Task brief » A verbatim reproduction of the lines below, from the line containing "Your Name: (292, 1474)" through the line containing "About us (202, 107)", both ends included, is the whole required output.

Records excerpted from a collection »

= Beginning of Section =

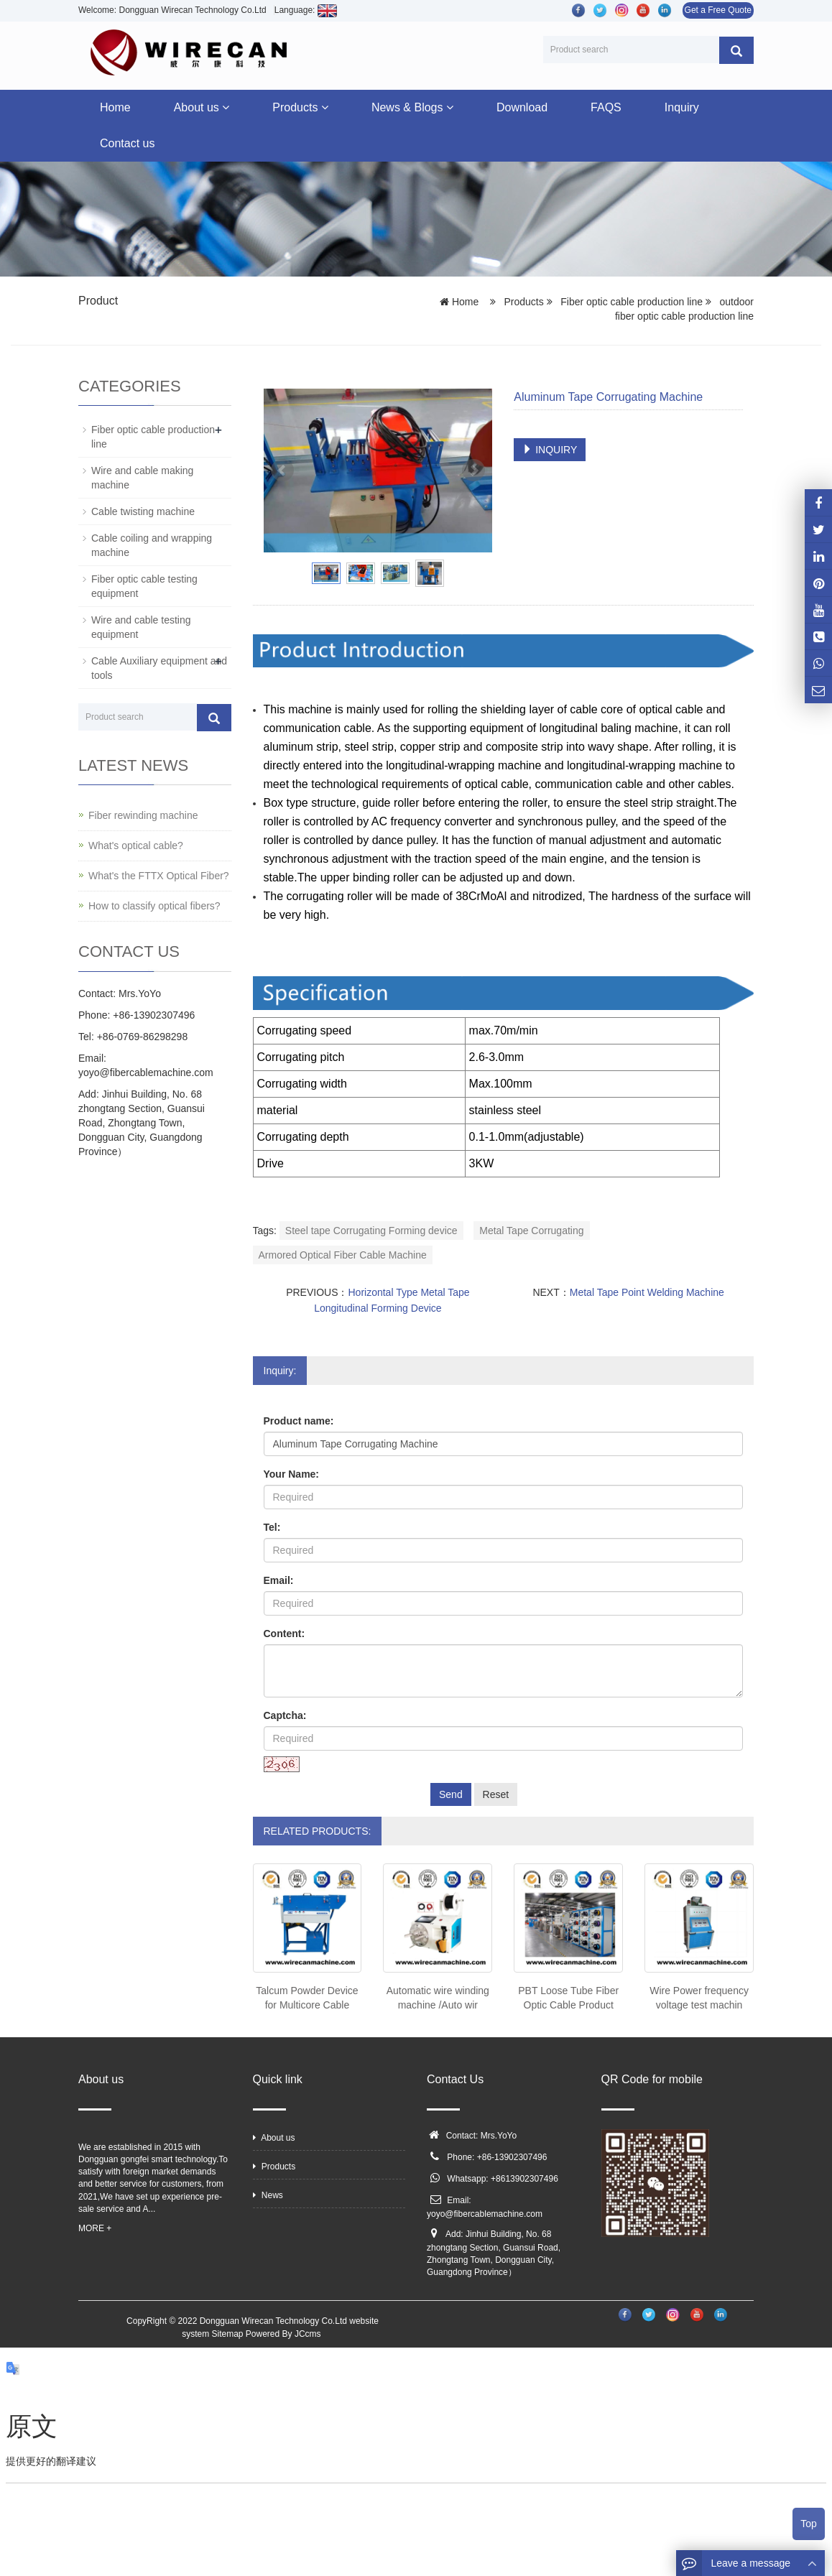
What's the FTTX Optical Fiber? (158, 875)
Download (521, 107)
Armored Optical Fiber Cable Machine (343, 1255)
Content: (284, 1633)
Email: (279, 1580)
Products (300, 107)
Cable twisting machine (143, 511)
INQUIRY (549, 449)
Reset (496, 1794)
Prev (282, 470)
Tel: (272, 1527)
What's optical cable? (135, 845)
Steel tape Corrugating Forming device (371, 1230)
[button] (225, 107)
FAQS (606, 107)
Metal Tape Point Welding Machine (647, 1292)
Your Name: (292, 1474)
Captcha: (285, 1715)
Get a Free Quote (718, 10)
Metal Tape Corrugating (531, 1230)
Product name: (299, 1421)
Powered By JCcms (284, 2334)
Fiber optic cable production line (631, 301)
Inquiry (682, 107)
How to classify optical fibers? (154, 906)
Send (451, 1794)
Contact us (127, 143)
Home (115, 107)
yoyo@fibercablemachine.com (484, 2214)
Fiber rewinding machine (143, 815)
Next (473, 470)
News (268, 2195)
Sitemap (227, 2334)
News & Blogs (412, 107)
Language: (305, 10)
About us (202, 107)
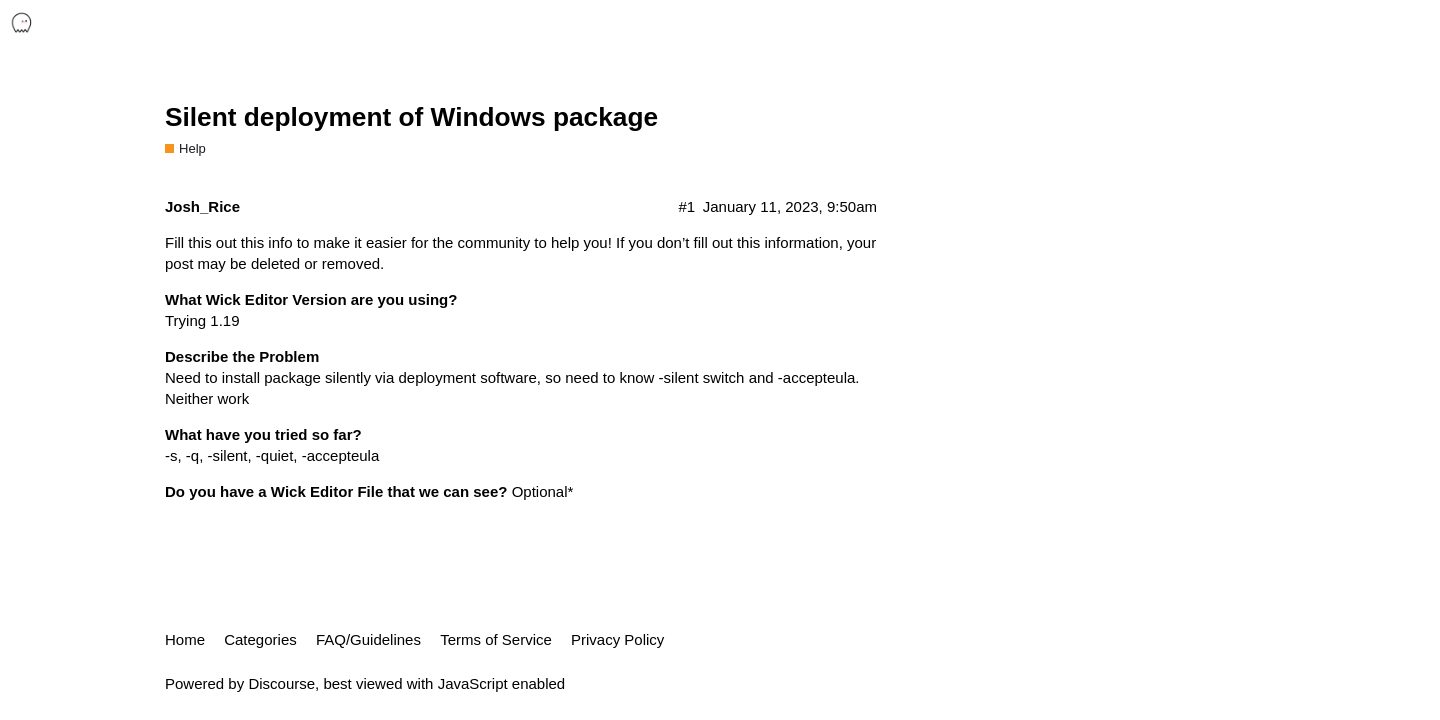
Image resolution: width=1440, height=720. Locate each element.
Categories (260, 639)
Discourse (281, 683)
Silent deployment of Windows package (411, 117)
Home (185, 639)
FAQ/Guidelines (368, 639)
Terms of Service (496, 639)
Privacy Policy (617, 639)
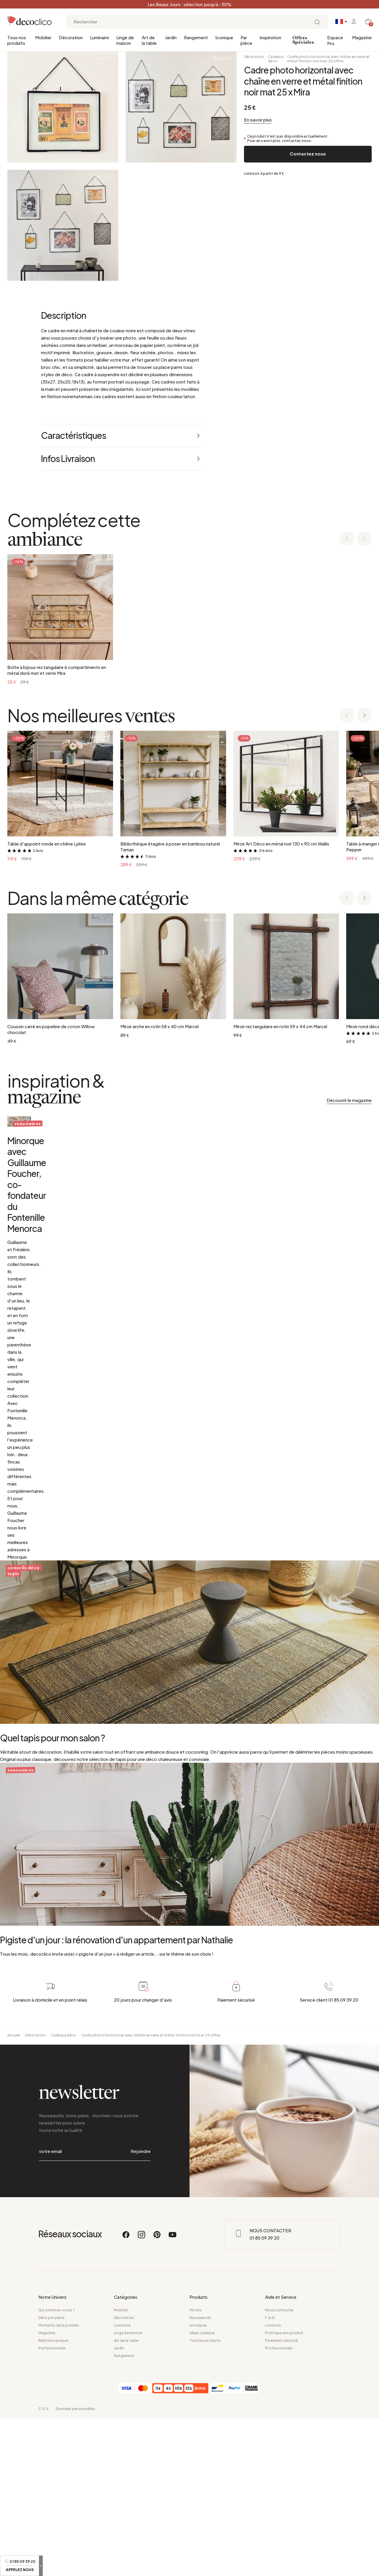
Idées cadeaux (202, 2490)
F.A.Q (270, 2475)
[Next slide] (364, 539)
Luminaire (99, 37)
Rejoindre (141, 2322)
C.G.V (43, 2566)
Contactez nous (308, 153)
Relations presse (53, 2498)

= End of Section =

Answer for this exercise »
Your Name: (292, 1474)
Captcha: (285, 1715)
Get a Free Quote (718, 10)
Metal Tape Corrugating (531, 1230)
Product name: (299, 1421)
Powered By JCcms (284, 2334)
Fiber optic cable production line (631, 301)
Inquiry (682, 107)
How to classify optical fibers? (154, 906)
Send (451, 1794)
Contact us (127, 143)
Home (115, 107)
yoyo@fibercablemachine.com (484, 2214)
Fiber rewinding machine (143, 815)
Next (473, 470)
News (268, 2195)
Sitemap (227, 2334)
News & Blogs (412, 107)
Language: (305, 10)
About us (202, 107)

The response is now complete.